One can determine the defining block for a Global VARiable declaration
and our program attempts to do just that. A by-product of the
dictionary mapping algorithm allows the declaring block to be found
and its qualified name printed. This information is also used to
explain fix-up data as to its source. Results will be incomplete
unless a really comprehensive dictionary is present in the unit. Such
DSegs can be referenced by many CSegs and we only locate the first
one. This is okay for Pascal code but it's ambiguous for assembler
since the names may be PUBLIC and referenced by more than one module.
6.5 DLL LIST
This list is present ONLY in Units compiled by the Windows Version and
then only if the unit calls Dynamic Link Library (DLL) PROCS. The DLL
List has the following format:
+00: Four (4) bytes of binary zeroes (reserved for work?).

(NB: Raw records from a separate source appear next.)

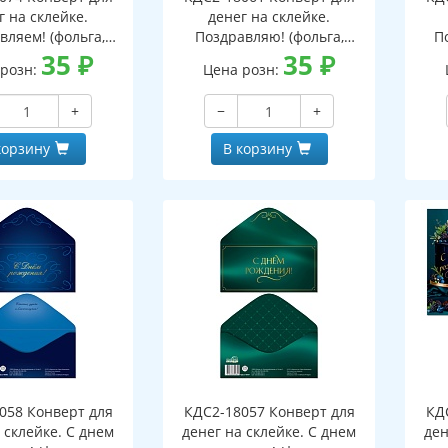
г на склейке.
денег на склейке.
вляем! (фольга,
Поздравляю! (фольга,
П
й, однотонный)
35
₽
унисекс, однотонный,
35
₽
м
 розн:
Цена розн:
узоры)
+
−
+
корзину
В корзину
058 Конверт для
КДС2-18057 Конверт для
КД
 склейке. С днем
денег на склейке. С днем
ден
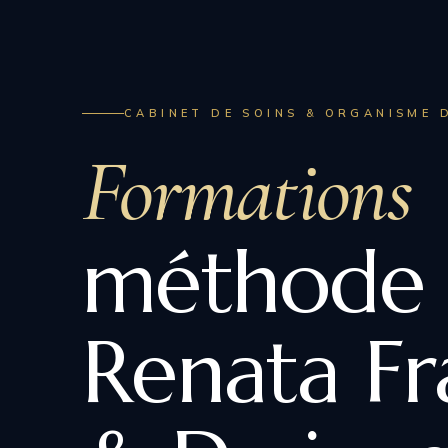
CABINET DE SOINS & ORGANISME 
Formations
méthode
Renata Fr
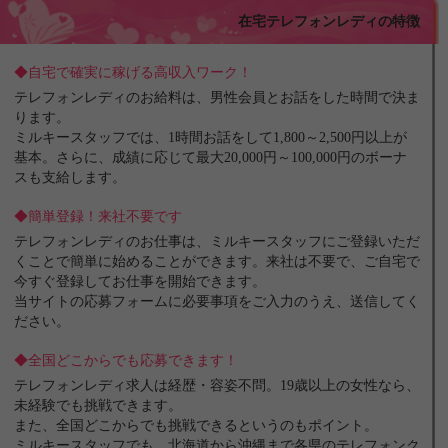
在宅テレフォンレディの特徴
◆自宅で確実に稼げる高収入ワーク！
テレフォンレディのお給料は、男性会員とお話をした時間で決ま
ります。
ミルキースタッフでは、1時間お話をして1,800～2,500円以上が
基本。さらに、成績に応じて最大20,000円～100,000円のボーナ
スも支給します。
◆簡単登録！来社不要です
テレフォンレディのお仕事は、ミルキースタッフにご登録いただ
くことで簡単に始めることができます。来社は不要で、ご自宅で
今すぐ登録してお仕事を開始できます。
当サイトの応募フォームに必要事項をご入力のうえ、送信してく
ださい。
◆全国どこからでも応募できます！
テレフォンレディ求人は経歴・容姿不問。19歳以上の女性なら、
未経験でも挑戦できます。
また、全国どこからでも挑戦できるというのもポイント。
ミルキースタッフでも、北海道から沖縄まで各県のテレフォンク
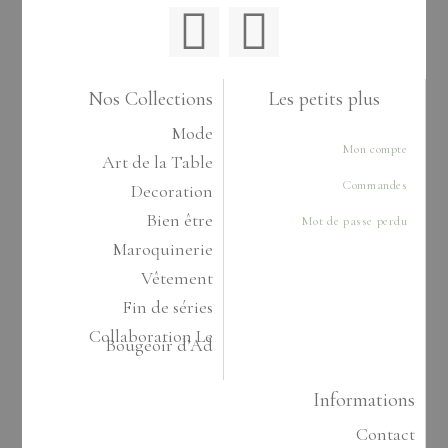
Nos Collections
Les petits plus
Mode
Mon compte
Art de la Table
Commandes
Decoration
Bien être
Mot de passe perdu
Maroquinerie
Vêtement
Fin de séries
Collaboration Le
Bougeoir d’Ad
Informations
Contact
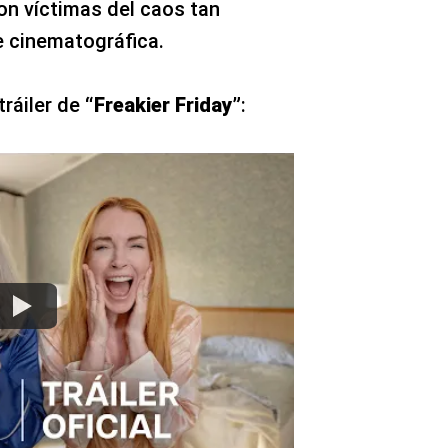
on víctimas del caos tan
e cinematográfica.
tráiler de
“Freakier Friday”
:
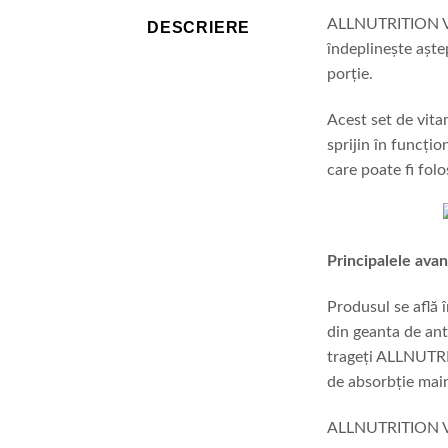
ALLNUTRITION Vit
DESCRIERE
îndeplinește aște
porție.
Acest set de vita
sprijin în funcți
care poate fi folo
Principalele avan
Produsul se află 
din geanta de ant
trageți ALLNUTRIT
de absorbție main
ALLNUTRITION Vit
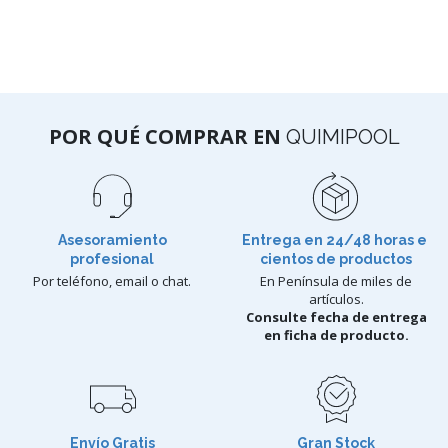
POR QUÉ COMPRAR EN
QUIMIPOOL
Asesoramiento
Entrega en 24/48 horas e
profesional
cientos de productos
Por teléfono, email o chat.
En Península de miles de
artículos.
Consulte fecha de entrega
en ficha de producto.
Envío Gratis
Gran Stock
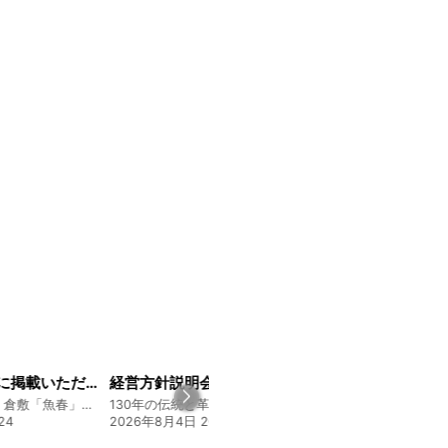
山陽新聞の一面に掲載いただきました！
経営方針説明会を開催しました
創業128年の魚屋 倉敷「魚春」ファンド
130年の伝統と革新 ヤマタカ醤油ファンド
24
2026年8月4日 20:00
2026年7月30日 15:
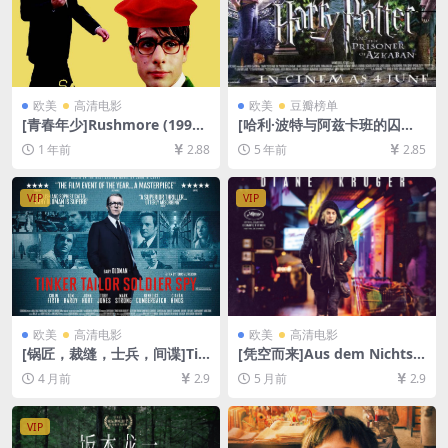
欧美
高清电影
欧美
豆瓣榜单
[青春年少]Rushmore (1998)
[哈利·波特与阿兹卡班的囚徒]
[百度网盘+夸克网盘1080P超
Harry Potter and the Priso
1 年前
2.88
5 年前
2.85
清未删减资源][网盘在线播放/
ner of Azkaban (2004)[百度
下载][MP4/6.5GB][中英字幕]
网盘+迅雷云盘资源1080P超
清未删减][MP4/9.2GB][中英
VIP
VIP
字幕]
欧美
高清电影
欧美
高清电影
[锅匠，裁缝，士兵，间谍]Tin
[凭空而来]Aus dem Nichts
ker Tailor Soldier Spy (201
(2017)[百度网盘+夸克网盘10
4 月前
2.9
5 月前
2.9
1)[百度网盘+夸克网盘1080P
80P超清未删减资源][网盘在
超清未删减资源][网盘在线播
线播放/下载][MP4/7GB][中文
放/下载][MP4/8.5GB][中英字
字幕]
VIP
幕]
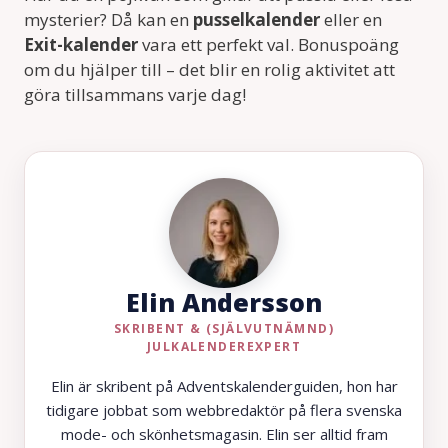
mysterier? Då kan en
pusselkalender
eller en
Exit-kalender
vara ett perfekt val. Bonuspoäng
om du hjälper till – det blir en rolig aktivitet att
göra tillsammans varje dag!
Elin Andersson
SKRIBENT & (SJÄLVUTNÄMND)
JULKALENDEREXPERT
Elin är skribent på Adventskalenderguiden, hon har
tidigare jobbat som webbredaktör på flera svenska
mode- och skönhetsmagasin. Elin ser alltid fram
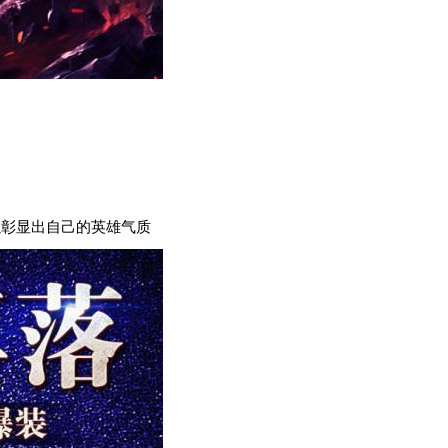
可以彰显出自己的英雄气质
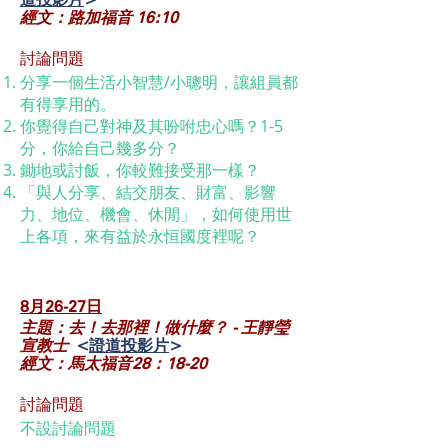
道投影片
>
經文：路加福音 16:10
討論問題
分享一個生活小智慧/小聰明，讓組員都
有得享用的。
你覺得自己對神及其吩咐忠心嗎？1-5
分，你給自己幾多分？
鋤地或討飯，你較難接受那一樣？
「與人分享、結交朋友、財富、影響
力、地位、機會、休閒」，如何使用世
上各項，來有益於永恒國度裡呢？
8月26-27
日
主題：去！去那裡！做什麼？ - 王靜瑩
宣教士
<
證道投影片
>
經文：馬太福音28：18-20
討論問題
不設討論問題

+04: A variable-sized String that contains the name of the DLL
MEMBER name or the PROC name (for DLL reference by NAME).
The string is truncated to actual size as usual for a
unit.
Procedures or Functions which reside in DLL's have entries in the PROC
map but NOT in the CSeg Map since the executable code is external.
6.6 DONOR UNIT LIST
This list contains an entry for each Unit (taken from the "USES" list)

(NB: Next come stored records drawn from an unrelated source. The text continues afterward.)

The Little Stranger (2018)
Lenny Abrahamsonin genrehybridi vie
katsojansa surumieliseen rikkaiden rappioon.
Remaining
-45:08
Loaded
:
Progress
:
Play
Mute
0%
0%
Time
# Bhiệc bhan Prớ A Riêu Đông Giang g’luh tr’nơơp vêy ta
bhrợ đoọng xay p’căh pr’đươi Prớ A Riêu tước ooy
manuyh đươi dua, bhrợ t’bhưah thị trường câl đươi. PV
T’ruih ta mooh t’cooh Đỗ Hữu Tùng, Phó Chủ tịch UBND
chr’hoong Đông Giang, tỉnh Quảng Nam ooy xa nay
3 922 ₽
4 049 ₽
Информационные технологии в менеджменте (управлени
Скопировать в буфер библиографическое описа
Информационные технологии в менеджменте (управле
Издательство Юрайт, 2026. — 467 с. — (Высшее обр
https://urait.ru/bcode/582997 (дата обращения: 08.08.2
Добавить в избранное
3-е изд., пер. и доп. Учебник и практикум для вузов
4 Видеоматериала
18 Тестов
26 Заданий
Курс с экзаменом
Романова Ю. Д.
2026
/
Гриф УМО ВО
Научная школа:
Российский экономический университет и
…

which MAY contribute either CODE or DATA to the executable file. Not
all units do make such a contribution as some exist merely to define a
collection of Types, etc. A Unit gets into this list if there exists
a single Fix-Up Data Entry that references CODE or DATA in that Unit.
The list is comprised of elements whose SIZE is variable and whose
format is as follows:
+00: A WORD apparently reserved for use by TURBO.
+02: A variable-length String containing the unit name.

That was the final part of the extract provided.